--- Activity ---
Where a line holds the word "血压测量", copy it from the records.

(Dataset entries)
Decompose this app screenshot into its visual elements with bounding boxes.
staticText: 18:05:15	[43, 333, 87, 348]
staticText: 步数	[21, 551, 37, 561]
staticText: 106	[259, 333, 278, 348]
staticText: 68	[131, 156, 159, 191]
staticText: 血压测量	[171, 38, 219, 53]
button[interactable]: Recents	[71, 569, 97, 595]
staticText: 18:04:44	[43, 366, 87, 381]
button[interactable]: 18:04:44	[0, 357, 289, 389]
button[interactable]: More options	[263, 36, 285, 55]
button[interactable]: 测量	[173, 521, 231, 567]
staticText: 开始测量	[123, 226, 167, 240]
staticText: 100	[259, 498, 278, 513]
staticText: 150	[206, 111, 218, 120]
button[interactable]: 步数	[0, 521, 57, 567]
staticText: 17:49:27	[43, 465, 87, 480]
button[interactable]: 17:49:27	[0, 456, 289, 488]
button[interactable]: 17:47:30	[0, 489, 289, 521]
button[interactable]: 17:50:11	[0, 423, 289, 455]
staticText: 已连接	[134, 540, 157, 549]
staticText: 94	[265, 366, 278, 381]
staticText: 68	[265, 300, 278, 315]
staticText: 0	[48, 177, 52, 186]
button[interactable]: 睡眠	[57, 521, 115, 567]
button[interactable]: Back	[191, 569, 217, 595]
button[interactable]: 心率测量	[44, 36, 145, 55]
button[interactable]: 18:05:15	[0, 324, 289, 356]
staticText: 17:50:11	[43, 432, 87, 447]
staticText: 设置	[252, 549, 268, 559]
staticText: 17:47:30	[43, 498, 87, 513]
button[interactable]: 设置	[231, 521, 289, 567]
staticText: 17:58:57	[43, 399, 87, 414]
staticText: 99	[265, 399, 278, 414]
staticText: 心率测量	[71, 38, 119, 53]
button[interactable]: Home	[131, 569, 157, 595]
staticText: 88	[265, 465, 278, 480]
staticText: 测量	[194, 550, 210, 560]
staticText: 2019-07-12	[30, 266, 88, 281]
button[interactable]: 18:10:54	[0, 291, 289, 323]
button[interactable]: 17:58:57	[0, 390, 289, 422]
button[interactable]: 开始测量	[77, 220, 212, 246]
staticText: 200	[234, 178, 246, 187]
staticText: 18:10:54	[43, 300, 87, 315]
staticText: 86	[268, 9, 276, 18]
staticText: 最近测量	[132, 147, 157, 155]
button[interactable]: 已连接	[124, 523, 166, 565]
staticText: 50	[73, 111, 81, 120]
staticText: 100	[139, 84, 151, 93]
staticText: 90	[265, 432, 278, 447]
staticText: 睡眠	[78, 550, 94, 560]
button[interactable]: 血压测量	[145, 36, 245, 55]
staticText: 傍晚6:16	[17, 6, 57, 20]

--- Task output ---
staticText: 血压测量	[171, 38, 219, 53]
button[interactable]: 血压测量	[145, 36, 245, 55]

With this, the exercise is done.